The Panama Canal Still Faces Drought Restrictions
The Panama Canal is one of the most important and heavily used shipping routes in the world. Approximately 40% of the world’s cargo ship traffic travels through it at some point.
- As PPAI Media wrote, it is facing restrictions and delays as an ongoing drought has reduced the route’s utility.
- Vessels traveling through the Panama Canal currently are limited 24 slots per day with the expectation that that will soon reduce to 18 slots per day.
What Did Yellow’s Bankruptcy Foretell?
In 2023, Yellow, the third-largest less-than-truckload (LTL) carrier company shut down services, as PPAI Media wrote about at the time.
- At the time, it seemed that competitors might raise prices in the wake of the news about Yellow, which was one of the more cost-friendly carrier options, especially with the fear of a UPS strike looming during 2023.
- But some experts believe that there are still too many drivers and companies competing for freight business, which would allow the potential of rates to remain flat or even potentially decrease.
PPAI members can receive perks in terms of LTL carriers. FedEx is an Affinity Partner with PPAI.
- This means that PPAI members get discounted rates up to 50% on shipping services.
- If you have questions about what FedEx benefits your PPAI membership could get you, reach out to Affinity@PPAI.org.
A Labor Strike On The East Coast Remains Possible.
The United States Maritime Alliance has until September 30 to work out a new contract with the International Longshoremen’s Association (ILA).
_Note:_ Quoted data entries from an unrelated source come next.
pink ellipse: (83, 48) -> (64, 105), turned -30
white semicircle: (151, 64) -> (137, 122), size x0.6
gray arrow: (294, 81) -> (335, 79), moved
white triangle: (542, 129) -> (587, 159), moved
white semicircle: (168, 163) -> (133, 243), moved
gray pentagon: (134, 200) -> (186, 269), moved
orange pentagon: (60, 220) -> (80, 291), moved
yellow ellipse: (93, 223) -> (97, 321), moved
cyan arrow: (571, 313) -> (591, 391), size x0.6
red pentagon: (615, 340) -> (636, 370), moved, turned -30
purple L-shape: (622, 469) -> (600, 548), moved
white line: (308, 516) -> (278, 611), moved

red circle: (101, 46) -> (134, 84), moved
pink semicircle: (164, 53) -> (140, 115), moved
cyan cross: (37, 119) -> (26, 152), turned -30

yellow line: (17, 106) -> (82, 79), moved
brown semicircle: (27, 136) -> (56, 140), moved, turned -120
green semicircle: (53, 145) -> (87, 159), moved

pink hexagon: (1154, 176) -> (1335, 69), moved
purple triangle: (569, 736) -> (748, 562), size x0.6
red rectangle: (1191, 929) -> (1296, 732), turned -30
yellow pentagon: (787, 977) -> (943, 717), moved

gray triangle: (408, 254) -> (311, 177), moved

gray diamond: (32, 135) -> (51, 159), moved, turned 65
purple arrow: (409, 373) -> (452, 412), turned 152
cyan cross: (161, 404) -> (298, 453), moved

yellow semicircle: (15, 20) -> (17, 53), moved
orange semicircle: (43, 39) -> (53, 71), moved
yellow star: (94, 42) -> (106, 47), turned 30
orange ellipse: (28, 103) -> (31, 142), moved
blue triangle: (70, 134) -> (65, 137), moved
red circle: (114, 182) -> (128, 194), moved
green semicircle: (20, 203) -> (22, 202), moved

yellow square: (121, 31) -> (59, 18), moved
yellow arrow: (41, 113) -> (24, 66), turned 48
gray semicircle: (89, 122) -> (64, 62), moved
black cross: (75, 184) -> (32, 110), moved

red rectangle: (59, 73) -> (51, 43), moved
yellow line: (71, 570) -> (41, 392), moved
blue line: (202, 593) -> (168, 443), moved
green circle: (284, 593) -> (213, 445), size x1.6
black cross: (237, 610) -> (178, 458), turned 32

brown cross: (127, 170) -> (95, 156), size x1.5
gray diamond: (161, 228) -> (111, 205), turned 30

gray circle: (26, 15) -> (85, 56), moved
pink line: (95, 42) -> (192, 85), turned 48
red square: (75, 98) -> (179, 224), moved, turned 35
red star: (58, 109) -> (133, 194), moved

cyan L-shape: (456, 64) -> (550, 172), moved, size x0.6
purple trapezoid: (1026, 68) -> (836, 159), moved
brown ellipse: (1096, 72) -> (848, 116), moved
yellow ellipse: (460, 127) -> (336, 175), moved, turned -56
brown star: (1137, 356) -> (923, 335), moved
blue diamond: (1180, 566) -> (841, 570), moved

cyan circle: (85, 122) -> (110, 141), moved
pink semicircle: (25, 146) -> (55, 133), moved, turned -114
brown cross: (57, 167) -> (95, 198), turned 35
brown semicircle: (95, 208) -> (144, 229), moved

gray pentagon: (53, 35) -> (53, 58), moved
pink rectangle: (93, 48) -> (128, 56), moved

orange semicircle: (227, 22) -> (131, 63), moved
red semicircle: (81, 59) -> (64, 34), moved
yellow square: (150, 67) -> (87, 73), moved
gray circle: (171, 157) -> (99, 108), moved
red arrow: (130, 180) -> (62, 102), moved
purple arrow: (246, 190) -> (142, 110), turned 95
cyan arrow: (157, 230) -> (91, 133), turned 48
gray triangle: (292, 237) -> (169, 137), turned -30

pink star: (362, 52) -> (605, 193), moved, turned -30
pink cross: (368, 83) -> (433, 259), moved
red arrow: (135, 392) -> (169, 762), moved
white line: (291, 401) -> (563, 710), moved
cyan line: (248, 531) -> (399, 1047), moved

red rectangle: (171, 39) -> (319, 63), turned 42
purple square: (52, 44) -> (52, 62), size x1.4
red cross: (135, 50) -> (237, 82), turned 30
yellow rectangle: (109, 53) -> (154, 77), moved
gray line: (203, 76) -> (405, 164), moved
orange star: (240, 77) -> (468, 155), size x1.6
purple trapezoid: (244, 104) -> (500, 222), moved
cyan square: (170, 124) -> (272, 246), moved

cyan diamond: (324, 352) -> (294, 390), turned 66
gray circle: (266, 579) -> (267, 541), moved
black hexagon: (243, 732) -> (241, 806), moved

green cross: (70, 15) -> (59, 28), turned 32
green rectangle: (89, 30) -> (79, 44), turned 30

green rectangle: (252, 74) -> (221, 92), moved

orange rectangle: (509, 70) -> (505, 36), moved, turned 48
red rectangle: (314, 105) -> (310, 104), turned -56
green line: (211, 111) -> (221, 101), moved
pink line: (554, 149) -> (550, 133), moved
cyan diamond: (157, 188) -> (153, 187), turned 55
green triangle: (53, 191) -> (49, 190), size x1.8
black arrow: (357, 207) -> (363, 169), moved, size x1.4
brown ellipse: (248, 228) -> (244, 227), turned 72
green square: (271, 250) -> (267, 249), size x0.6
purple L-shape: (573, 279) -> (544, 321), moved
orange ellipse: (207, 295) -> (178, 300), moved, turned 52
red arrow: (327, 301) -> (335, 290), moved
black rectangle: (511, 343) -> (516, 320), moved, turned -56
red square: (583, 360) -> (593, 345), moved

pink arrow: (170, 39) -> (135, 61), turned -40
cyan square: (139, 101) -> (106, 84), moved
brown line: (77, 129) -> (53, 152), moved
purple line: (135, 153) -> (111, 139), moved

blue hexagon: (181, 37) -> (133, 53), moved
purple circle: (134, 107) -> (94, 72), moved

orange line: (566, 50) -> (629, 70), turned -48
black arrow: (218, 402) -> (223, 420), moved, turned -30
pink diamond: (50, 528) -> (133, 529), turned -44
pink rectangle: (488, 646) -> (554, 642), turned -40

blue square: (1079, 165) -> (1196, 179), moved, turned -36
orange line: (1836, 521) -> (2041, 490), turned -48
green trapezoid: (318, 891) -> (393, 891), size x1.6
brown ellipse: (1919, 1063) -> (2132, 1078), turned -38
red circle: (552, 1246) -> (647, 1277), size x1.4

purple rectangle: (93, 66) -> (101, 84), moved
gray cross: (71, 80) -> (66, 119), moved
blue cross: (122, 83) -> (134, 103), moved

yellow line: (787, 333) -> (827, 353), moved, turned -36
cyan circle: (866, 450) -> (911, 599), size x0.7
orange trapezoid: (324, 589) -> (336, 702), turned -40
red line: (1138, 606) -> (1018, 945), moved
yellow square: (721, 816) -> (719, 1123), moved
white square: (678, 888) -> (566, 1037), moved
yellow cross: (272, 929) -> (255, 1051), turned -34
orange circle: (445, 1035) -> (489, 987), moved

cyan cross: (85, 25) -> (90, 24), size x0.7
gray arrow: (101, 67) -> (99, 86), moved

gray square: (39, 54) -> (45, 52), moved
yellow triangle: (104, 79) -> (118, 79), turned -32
While the deadline is still more than seven months away, port labor negotiations have a track record of dragging out for quite a while.
The ILA has already informed members to “be prepared for the possibility of a coast-wide strike.”
- East Coast ports had gained volume during the West Coast negotiations, though this progress will be in jeopardy if negotiations creep closer and closer to October and a potential work stoppage.
…Which Might Spell Congestion For The West Coast
Things can change drastically in a year. After prolonged West Coast port labor negotiations, including sporadic work stoppages, the West Coasts officially rebounded later in the year, as PPAI Media covered.
We’re definitely seeing cargo coming back to the West Coast,” Weston LaBar, chief spokesperson for Cargomatic, a California-based logistics and drayage provider, told the Journal of Commerce.
- If labor negotiations interrupt operations at East Coast ports, a larger volume of cargo will likely come through the West Coast ports.
- This would be in addition to restrictions in the Panama Canal and the Red Sea crisis already sending volume through the West Coast.
The fear in this scenario would be that such a drastic shift would cause congestion along the West Coast ports and thus supply chain headaches would follow. However, PPAI Media wrote back in October that the West Coast ports have prepared for this surge and, with a new labor contract, expect to take on the task without complication.
“Consumer confidence is on the rise and shippers can rely on the Port of Choice now that we have a ratified contract in place with our waterfront workforce,” says Mario Cordero, CEO of the Port of Long Beach. “We look forward to a moderate rebound in cargo volume through the end of the year.”